The graph can be directly created with the strict-checking and auto-create features:
"Graph g = new Graph( "graphId", false /* no strict-checking*/, true /* auto-create */ );"
Once the graph is built, or even during its evolution, one of the most common operation is to explore the graph. All algorithms working on the graph will have to traverse it in a way or another.
When you know the identifier of the element you want to retrieve, the most direct way is to use:
"Node n = g.getNode( "nodeIdentifier" );"
or
"Edge e = g.getEdge( "edgeIdentifier" );"
Once you have such an element, you can also use it to explore the graph from this point. But we will see this later. First let see ways to globally iterate on the graph:
"Iterator<? extends Node> nodes = g.getNodeIterator();
while( nodes.hasNext() )
{
Node node = nodes.next();
System.out.printf( "node %s%n", node.getId() );
}"
However, be careful, it is not possible to add elements during the iteration process. It will cause a ConcurrentModificationException.
It is also possible to iterate on edges:
"Iterator<? extends Edge> edges = g.getEdgeIterator();
while( edges.hasNext() )
{
Edge edge = edges.next();
System.out.printf( "edge %s%n", edge.getId() );
}"
The same recommendation holds for the insertion of elements during edge iteration, as well as for any iteration.
Note that you can obtain the number of edges of a node using:
"Node.getDegree()"
And that there is a special method allowing to iterate over edges as over an array:
"Node.getEdge( int i )"
But its use is discouraged in favor of the iterator.
These iterators allow to browse the whole set of nodes and edges in an arbitrary order. It is also possible to explore the graph in an ordered way using the breadth first iterator:
"Node n = g.getNode( "myFirstNode" ); BreadthFirstIterator i = new BreadthFirstIterator( n );
while( i.hasNext() )
{
Node m = i.next();
System.out.printf( "node %s%n", m.getId() );
}"
This iterator needs a starting node.

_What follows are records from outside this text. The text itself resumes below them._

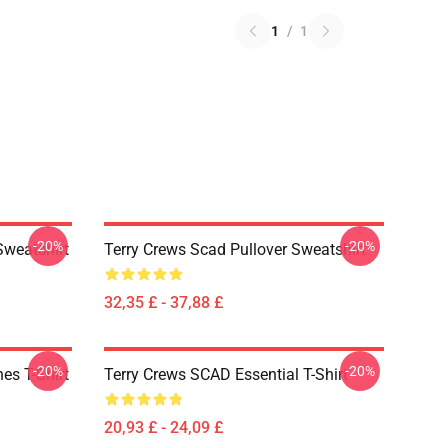
1
/
1
-20%
-20%
Sweatshirt
Terry Crews Scad Pullover Sweatshirt
32,35 £ - 37,88 £
-20%
-20%
es T-Shirt
Terry Crews SCAD Essential T-Shirt
20,93 £ - 24,09 £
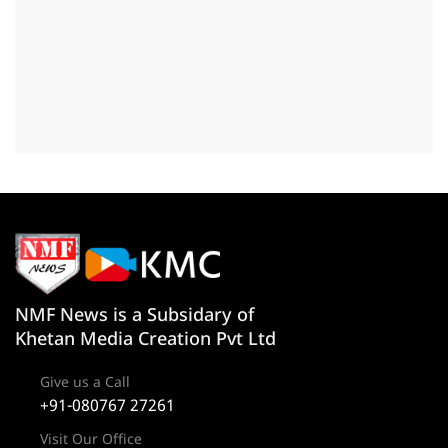
NMF News is a Subsidary of
Khetan Media Creation Pvt Ltd
Give us a Call
+91-080767 27261
Visit Our Office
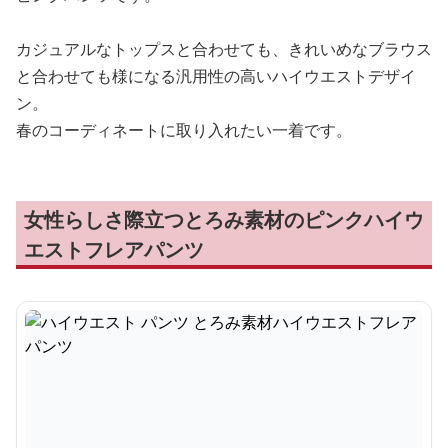
カジュアルなトップスと合わせても、きれいめなブラウス
と合わせても様になる汎用性の高いハイウエストデザイ
ン。
春のコーディネートに取り入れたい一着です。
女性らしさ際立つとろみ素材のピンクハイウ
エストフレアパンツ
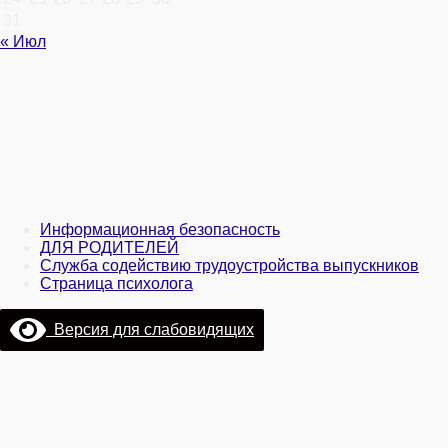
31
« Июл
Информационная безопасность
ДЛЯ РОДИТЕЛЕЙ
Служба содействию трудоустройства выпускников
Страница психолога
Версия для слабовидящих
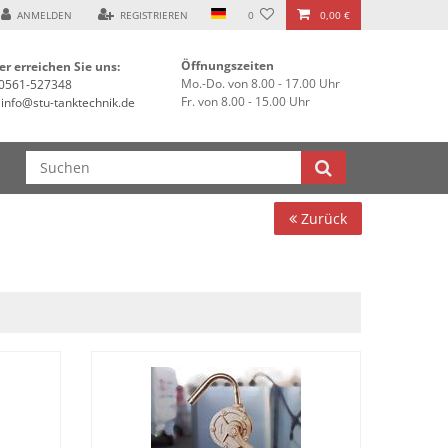
ANMELDEN
REGISTRIEREN
0
0,00 €
Öffnungszeiten
er erreichen Sie uns:
Mo.-Do. von 8.00 - 17.00 Uhr
0561-527348
Fr. von 8.00 - 15.00 Uhr
info@stu-tanktechnik.de
Zurück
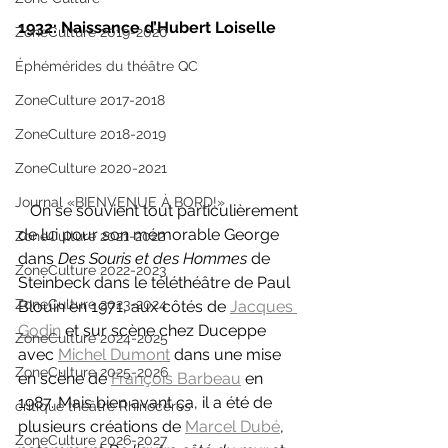
1932: Naissance d’Hubert Loiselle 
ZoneCulture 2019-2020
Éphémérides du théâtre QC
ZoneCulture 2017-2018
ZoneCulture 2018-2019
ZoneCulture 2020-2021
Journal «BIENVENUE À BORD!»
On se souvient tout particulièrement 
de lui pour son mémorable George 
ZoneCulture 2021-2022
dans 
Des Souris et des Hommes 
de 
ZoneCulture 2022-2023
Steinbeck dans le téléthéâtre de Paul 
ZoneCulture 2023-2024
Blouin en 1971, aux côtés de 
Jacques 
Godin
 et sur scène chez Duceppe 
ZoneCulture 2024-2025
avec 
Michel Dumont
 dans une mise 
ZoneCulture 2025-2026
en scène de 
François Barbeau
 en 
1987. Mais bien avant ça, il a été de 
critique théâtre Rhinocéros
plusieurs créations de 
Marcel Dubé
, 
ZoneCulture 2026-2027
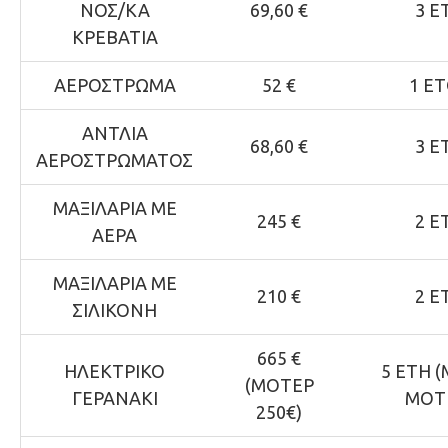
ΝΟΣ/ΚΑ
69,60 €
3 Ε
ΚΡΕΒΑΤΙΑ
ΑΕΡΟΣΤΡΩΜΑ
52 €
1 Ε
ΑΝΤΛΙΑ
68,60 €
3 Ε
ΑΕΡΟΣΤΡΩΜΑΤΟΣ
ΜΑΞΙΛΑΡΙΑ ΜΕ
245 €
2 Ε
ΑΕΡΑ
ΜΑΞΙΛΑΡΙΑ ΜΕ
210 €
2 Ε
ΣΙΛΙΚΟΝΗ
665 €
ΗΛΕΚΤΡΙΚΟ
5 ΕΤΗ 
(ΜΟΤΕΡ
ΓΕΡΑΝΑΚΙ
ΜΟΤ
250€)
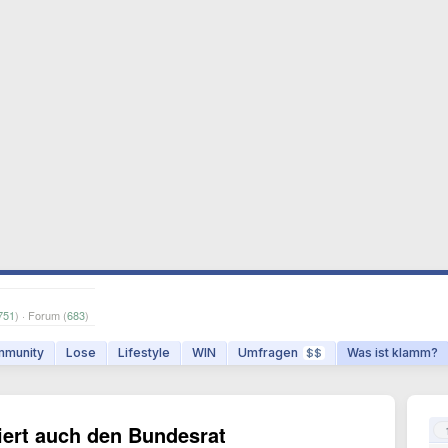
751
) · Forum (
683
)
munity
Lose
Lifestyle
WIN
Umfragen
Was ist klamm?
$$
iert auch den Bundesrat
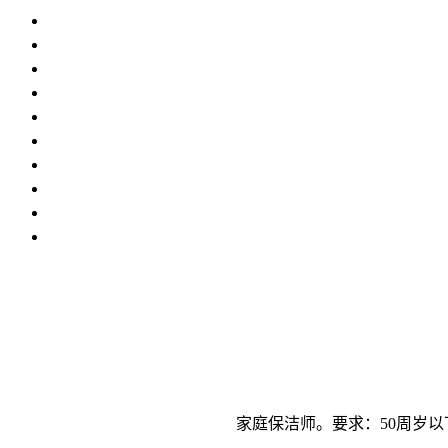
家庭保洁师。要求：50周岁以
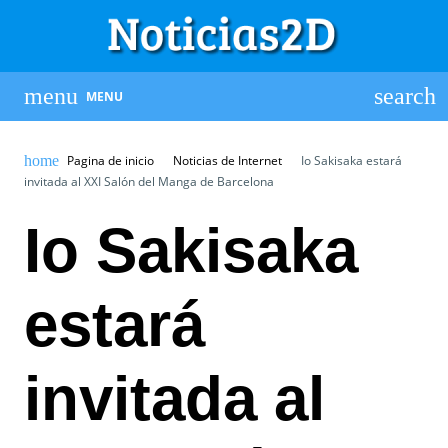
MENU
Pagina de inicio
Noticias de Internet
Io Sakisaka estará
invitada al XXI Salón del Manga de Barcelona
Io Sakisaka
estará
invitada al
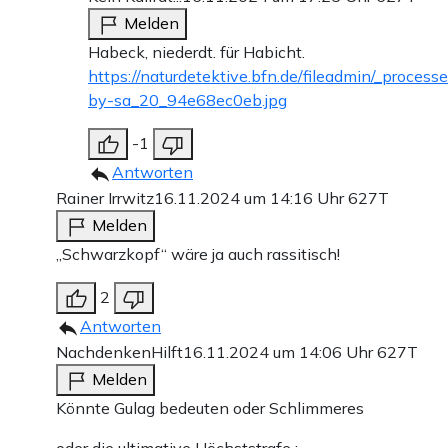
Melden
Habeck, niederdt. für Habicht.
https://naturdetektive.bfn.de/fileadmin/_proce
by-sa_20_94e68ec0eb.jpg
-1
Antworten
Rainer Irrwitz
16.11.2024 um 14:16 Uhr
627T
Melden
„Schwarzkopf“ wäre ja auch rassitisch!
2
Antworten
NachdenkenHilft
16.11.2024 um 14:06 Uhr
627T
Melden
Könnte Gulag bedeuten oder Schlimmeres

From this node it will start an exploration of the graph in breath first order (as opposed to an in depth first exploration). Starting from a node, it is also possible to write:
"Node n = g.getNode( "myFirstNode" ); BreadthFirstIterator i = n.getBreadthFirstIterator(); // ... etc."
As you can see in this second example, the “Node” class proposes also some ways to explore a graph, starting from a given instance of node. For example, given the node “n”, you can explore its surroundings using:
"Iterator<? extends Node> neighbours = n.getNeighborNodeIterator(); // ... etc."
This is an easy way to know all the nodes connected to a given one. You can also explore the surroundings by the edges:
"Iterator<? extends Edge> connections = n.getEdgeIterator();"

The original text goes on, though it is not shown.